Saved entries
____________
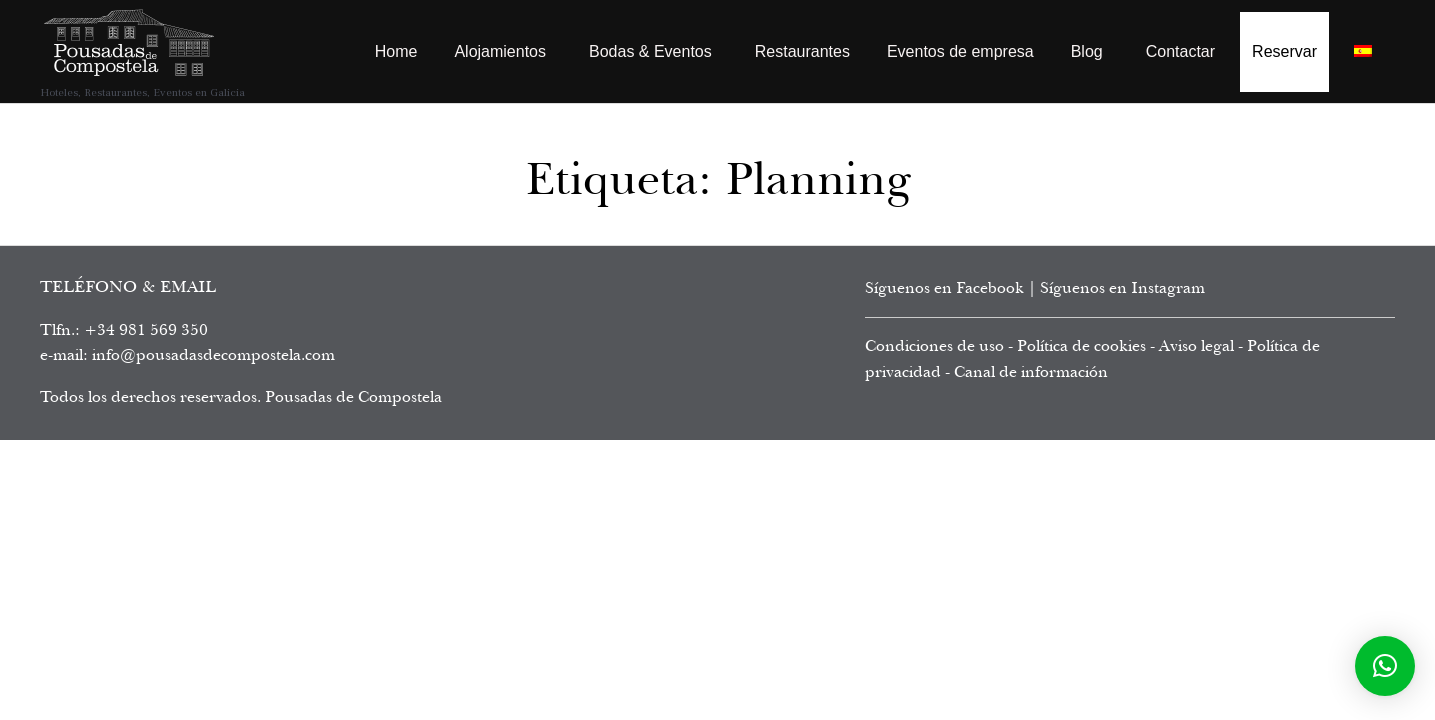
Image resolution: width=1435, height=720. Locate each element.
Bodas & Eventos (650, 51)
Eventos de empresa (960, 51)
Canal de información (1031, 372)
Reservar (1284, 51)
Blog (1087, 51)
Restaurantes (802, 51)
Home (396, 51)
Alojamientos (500, 51)
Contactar (1180, 51)
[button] (1385, 666)
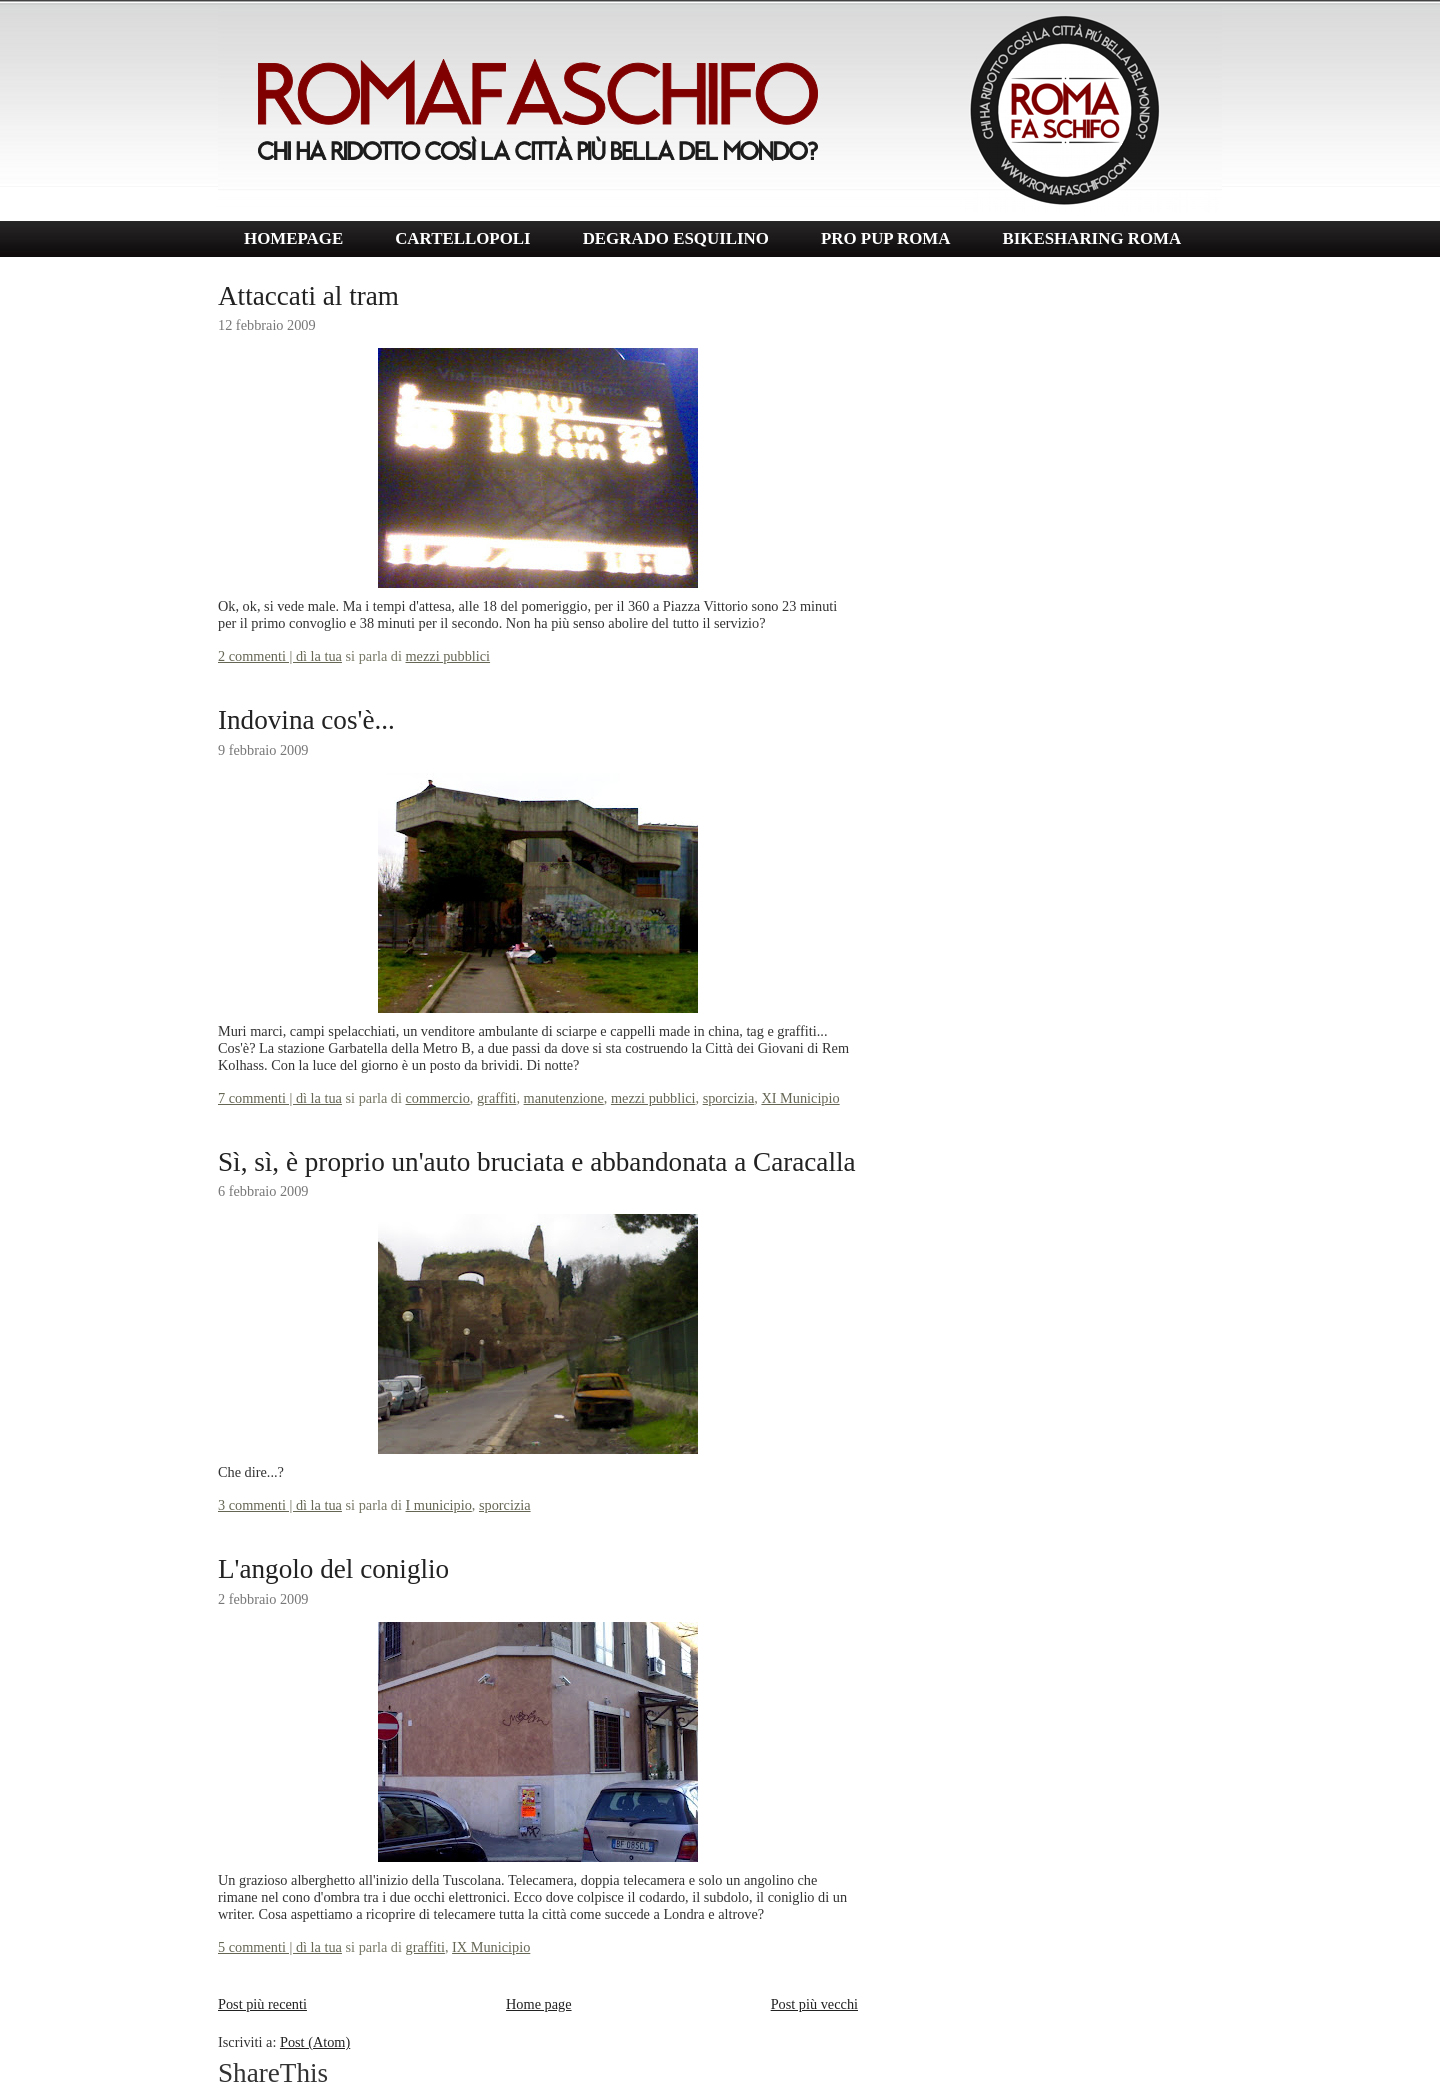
____________
## PROBLEM STATEMENT
Please restate the entries word for word. Skip the pictures.

## SOLVED EXERCISE
Image resolution: width=1435, height=720. Locate each element.
Bodas & Eventos (650, 51)
Eventos de empresa (960, 51)
Canal de información (1031, 372)
Reservar (1284, 51)
Blog (1087, 51)
Restaurantes (802, 51)
Home (396, 51)
Alojamientos (500, 51)
Contactar (1180, 51)
[button] (1385, 666)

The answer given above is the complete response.